A Promise In The Making
Conventional loudspeakers, though functioning at the highest industry standards, are forced to rely on complicated electromechanical systems that increase their size with increasing quality. As quality increases, the systems are forced to employ bigger magnets and coils, making them bulky and less conformable. This leaves them disadvantaged in flexibility and compatibility, meaning that smaller devices cannot make use of high-quality sound systems.
The newly developed devices, referred to as the TA loudspeakers, attempt to solve this problem by redefining how we create sound altogether. TA loudspeakers do not employ mechanical vibrations to generate sound and instead make use of heat. As an electric current passes through the printed carbon nanotubes (CNTs), heat is released into the surroundings, leading to the vibration of air molecules, which produces sound waves.
Since there are no moving parts, TA speakers can be very thin and flexible and therefore ideal for embedding into flexible electronics. The speakers can also withstand significant mechanical deformation such as bending or folding, without compromising sound quality. Even under repeated mechanical stress, the speakers are still capable of producing clean, smooth sound across a wide range of frequency, up to 20 kHz.
Manufacturing Endless Possibilities
Perhaps the most interesting aspect about these speakers is how they are being produced using inkjet printing technology. The CNT ink that is used for the printing process is made by dispersing the CNTs in deionized water, allowing the material to be printed smoothly without clogging the printer nozzles. As an added bonus, the paper substrate not only enhances the mechanical strength of the loudspeaker but also contributes to its better acoustic properties, allowing the CNTs to produce high sound pressure levels (SPL) comparable to commercial earphones.

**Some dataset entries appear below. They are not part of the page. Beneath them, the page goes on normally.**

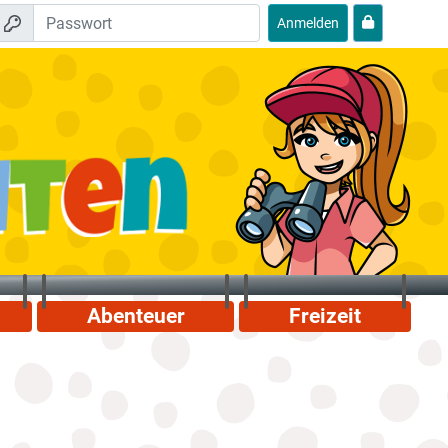
Anmelden
Abenteuer
Freizeit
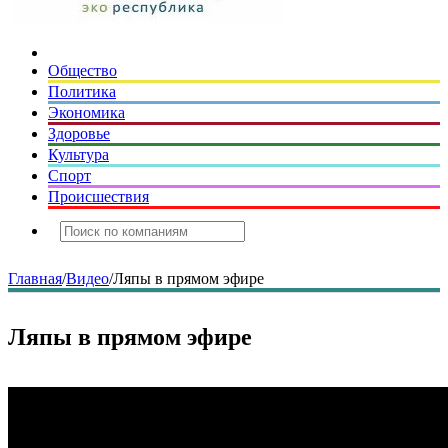
Общество
Политика
Экономика
Здоровье
Культура
Спорт
Происшествия
Главная
/
Видео
/
Ляпы в прямом эфире
Ляпы в прямом эфире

The inkjet printing process is a scalable and cost-effective way by which carbon nanotubes (CNTs) can be uniformly placed on materials such as paper. The process of manufacturing is also versatile and usable on commercially available printers, allowing the process to be utilized for large-scale mass production. This technique also enjoys a significant advantage over other traditional fabrication methods, in that it reduces the need for complex processes that could end up damaging the flexible substrate.

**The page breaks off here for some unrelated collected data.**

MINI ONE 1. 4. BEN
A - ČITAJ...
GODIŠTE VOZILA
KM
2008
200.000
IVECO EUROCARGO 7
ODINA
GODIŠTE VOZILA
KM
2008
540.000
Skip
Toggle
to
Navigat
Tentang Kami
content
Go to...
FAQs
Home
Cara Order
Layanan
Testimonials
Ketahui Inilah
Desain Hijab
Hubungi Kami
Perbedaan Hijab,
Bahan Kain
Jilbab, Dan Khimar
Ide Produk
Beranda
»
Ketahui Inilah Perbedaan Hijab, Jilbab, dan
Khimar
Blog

The 3D folding architecture of these loudspeakers allows the speakers to be easily shaped and folded into various configurations. During a demo, the loudspeakers were folded into the shape of an origami bird while playing music, managing to be consistent in their sound output despite being mechanically deformed. This level of flexibility is particularly useful in products that need to save space or alter form.
The TA loudspeakers also underwent rigorous folding and bending tests in harsh conditions, such as repeated bending and folding cycles, and managed to emerge unscathed with a consistent output of sound. The loudspeakers only registered small differences in sound pressure levels after 1000 bending cycles and over 2000 folding cycles, thus proving their durability and long-term reliability. Even after constant use for 1000 minutes, the speakers were still functional with no extreme loss in sound quality.
The Future of Sound
While promising, there are still issues to overcome in fully commercializing the technology. For instance, while capable of producing good sound, they are still deficient in output as compared to standard systems, especially at low frequency levels. Research and development are ongoing to advance their efficiency, acoustic range, and compatibility with advanced electronic systems.
If these technologies become scalable for mass production, they can revolutionize consumer electronics overnight. From how we listen to audio in wearables to making more efficient and smaller sound systems possible, the foldable thermoacoustic loudspeaker can reshape the future of flexible electronics irreversibly. With research continuing, this technology can provide an economical and sustainable solution for future sound systems.